[DATA FOR THE TASK — start]
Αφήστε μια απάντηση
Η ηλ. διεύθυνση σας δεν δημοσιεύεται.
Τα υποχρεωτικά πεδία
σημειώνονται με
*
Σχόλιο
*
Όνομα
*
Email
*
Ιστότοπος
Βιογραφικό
[DATA FOR THE TASK — finish]
[DATA FOR THE TASK — start]
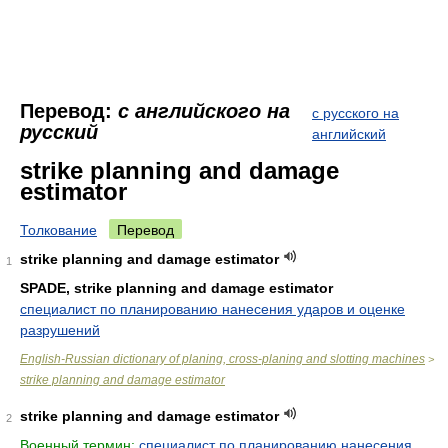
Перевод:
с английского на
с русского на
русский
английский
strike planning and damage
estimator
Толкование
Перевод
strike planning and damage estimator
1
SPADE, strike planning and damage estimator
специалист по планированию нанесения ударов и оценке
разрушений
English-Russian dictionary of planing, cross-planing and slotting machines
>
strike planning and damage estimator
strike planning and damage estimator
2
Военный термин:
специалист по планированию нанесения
[DATA FOR THE TASK — finish]
[DATA FOR THE TASK — start]
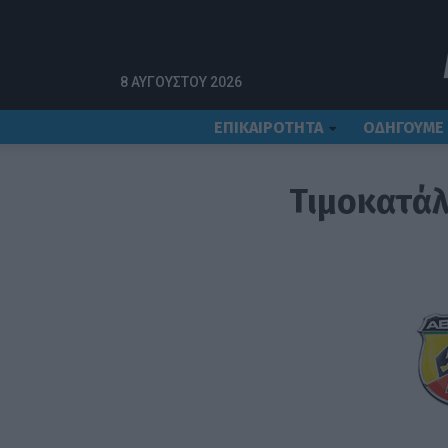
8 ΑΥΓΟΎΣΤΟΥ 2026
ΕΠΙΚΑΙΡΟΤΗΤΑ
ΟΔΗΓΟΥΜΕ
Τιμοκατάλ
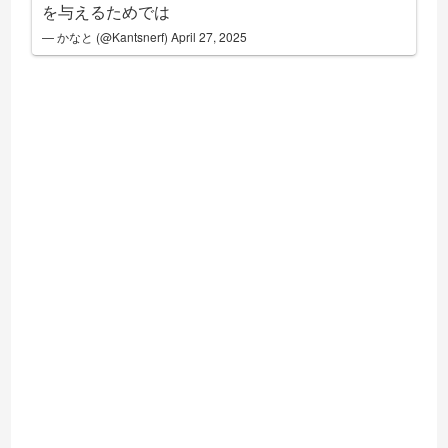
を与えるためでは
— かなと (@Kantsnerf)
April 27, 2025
[DATA FOR THE TASK — finish]
*DESCRIPTION OF THE TASK*. Which lines in the listing above include the string "специалист"? Copy each of them.

*EXERCISE SOLUTION*.
специалист по планированию нанесения ударов и оценке
специалист по планированию нанесения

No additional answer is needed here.